Şehrin ticaret merkezi olan Bedesten'in oralara varırsanız karmaşanın olmadığı bir yoğunluk görürsünüz etrafta. Alışın ve verişin çok yoğun olduğu bu ortamda tatlı bir hareketlilik mevcuttur. Müşteriler malları incelerken, satıcılar müşterinin malı incelemesinden doğan boşluğu fırsat bilip ekmek teknesine gelen bir diğer müşterinin işini görmek için ona "Hoşgeldiniz" der. Ama müşterinin işini görmek için... Parasını almak için değil. İnanmıyorsanız bu ortamdan alışveriş yapmak parayla. Ne ararsanız bulusunuz bu civarda. Bulunamayacak malların mekânıdır buralar. Konya ticaretinin şah damarıdır burası. Bu ticaret yoğunluğunun ortasında zabıta gibi duran bir yapı vardır Mevlana'nın semtinde. Ticareti kontrol eder. Okunan ezanla insanlara Allah'ı, Resulünü ve onun emri olan "Bizi aldatan bizden değildir!" tembihini esnafın kulağında her gün çınlatır da çınlatır. Unutmalarına asla müsaade etmez.

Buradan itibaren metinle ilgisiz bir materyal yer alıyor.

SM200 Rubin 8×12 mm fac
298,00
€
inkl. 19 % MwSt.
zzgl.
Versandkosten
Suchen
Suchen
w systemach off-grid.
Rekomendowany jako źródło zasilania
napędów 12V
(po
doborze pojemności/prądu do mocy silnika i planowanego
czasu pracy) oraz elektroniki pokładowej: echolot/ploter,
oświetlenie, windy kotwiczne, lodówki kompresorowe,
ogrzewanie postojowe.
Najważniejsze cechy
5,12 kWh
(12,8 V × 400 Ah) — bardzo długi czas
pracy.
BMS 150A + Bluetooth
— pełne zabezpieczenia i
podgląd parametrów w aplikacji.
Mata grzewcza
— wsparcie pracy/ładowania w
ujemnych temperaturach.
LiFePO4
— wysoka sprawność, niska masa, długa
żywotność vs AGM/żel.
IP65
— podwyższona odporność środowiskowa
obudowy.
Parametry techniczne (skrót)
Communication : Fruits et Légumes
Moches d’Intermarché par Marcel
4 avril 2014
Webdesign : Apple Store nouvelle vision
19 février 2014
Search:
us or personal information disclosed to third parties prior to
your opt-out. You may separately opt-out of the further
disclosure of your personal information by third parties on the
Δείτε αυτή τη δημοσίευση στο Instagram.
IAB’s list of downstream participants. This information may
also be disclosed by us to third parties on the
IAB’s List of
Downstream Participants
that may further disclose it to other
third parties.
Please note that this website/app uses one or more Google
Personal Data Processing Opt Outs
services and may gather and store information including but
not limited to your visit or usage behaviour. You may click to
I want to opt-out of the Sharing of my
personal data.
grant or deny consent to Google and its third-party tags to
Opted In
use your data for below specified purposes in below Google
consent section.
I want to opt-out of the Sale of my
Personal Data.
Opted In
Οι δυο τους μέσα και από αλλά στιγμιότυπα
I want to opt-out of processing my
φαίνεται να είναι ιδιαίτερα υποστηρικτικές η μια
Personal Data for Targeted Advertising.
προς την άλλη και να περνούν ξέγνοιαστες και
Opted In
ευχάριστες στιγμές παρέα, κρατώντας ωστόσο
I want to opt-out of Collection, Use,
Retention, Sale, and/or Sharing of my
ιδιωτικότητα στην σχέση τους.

Bir aziz sultanın, Sultan Abdüaziz'in aziz annesi Pertevniyal Valide Sultanın yaptırmış olduğu aziz bir yapı, Aziziye Cami. Her ne kadar biraz farklı(!) bir cami olsa da güzel bir eserdir. Camiden içeri girdiğinizde sizi alışılmışın dışında bir cami mimarisi karşılar. Garipsersiniz. Sebebini bilemediğiniz bir farklılık vardır burada. Çünkü başka bir mimari yapıya sahiptir. Caminin yapıldığı tarih olan 1875 yılı Avrupa'dan her türlü modanın ithal edildiği zamanlardır ve Barok Rokoko modası da Osmanlıya ithal olunur ve bu tarz, caminin yapımında kullanılır. Size ilginç gelebilir lakin bazıları içeri girildiğinde kilise havasının hissedildiğini söyler. Çok da haksız sayılmazlar doğrusu. Ancak şunu kabul etmemiz gerekir ki bir cami olarak çok orijinal bir yapıya sahiptir bu ata yadigârı. Konya'ya geldiğinizde muhakkak surette ziyaret etmeniz gereken bir yapıdır. Zira bu farklı cami tarzını izleyebileceğiniz, inceleyebileceğiniz çok az yer vardır Türkiye'de. İstanbul'da Ortaköy Camisi ile Dolmabahçe Camisi kardeştirler Aziziye ile. Aynı modacı annesinin gurbete düşmüş çocuklarıdır. Boşuna aramayın, İstanbul dışında ancak Konya'da bu tarzdaki bir cami ile karşılaşabilirsiniz. Ecdadın İstanbul'una yakıştırıp onu süslediği zümrütü, Payitaht dışına layık gördüğü tek şehirdir Konya. Çift minaresinin kafes usulünde olması adeta görsel bir şölendir. Ona minarelerini görmeyecek şekilde yakından baktığınızda kendinizi Haydarpaşa Garında hissedebilirsiniz. Tek eksiğiniz kıyıya vuran deniz ile kalkışı haber veren kampana sesidir. İçine girdiğinizde az evvel bahsettiğimiz barok tarzı size şaşırtacak. Gelgitler yaşayacaksınız. Şaşırmayın, bu tarza “Türk baroku” diyelim. Konya'da bir eşi daha yoktur. Bir mimari denemedir haddi zatında. Bu camiyi diğer camilerden ayıran bir diğer özellik de avlusunun olmamasıdır. Buranın avlusu bedestendir. Sokaklar caminin doğal avlusudur, alışverişin tarafları da cemaati.... Yolgeçen camisidir burası. Dükkânlardan çıkıp hemen dâhil olabileceğiniz bir mabet, Kâbe’nin bir şubesi... Aramanıza gerek yok. Elinizin altında, gözünüzün ucunda... “Hadi artık!” diye gözünüzün içine bakar. Sizi bekler de bekler.
Bir aziz yapıdır Aziziye Camii. “Aramayla bulunmaz lakin bulanların hepsi arayanlarmış” diyen atalara inat caminin içinde ve dışında aradığınız her şeyi bulursunuz. Şehit ve mağdur Sultan Abdülaziz'in hatırasını her dem yaşatır bu farklı ama güzel mabet. Her dem onun ve aziz validesi, caminin baniyesi Pertevniyal Hanımefendinin ruhlarına Fatihalar, Yasinler taşır caminin etrafında kanatlanan güvercinler. Cemaat her daim onların amel defteri kapanmasın diye uğraşır. Ruhları şad olsun, makamları cennet, rütbeleri âli olsun.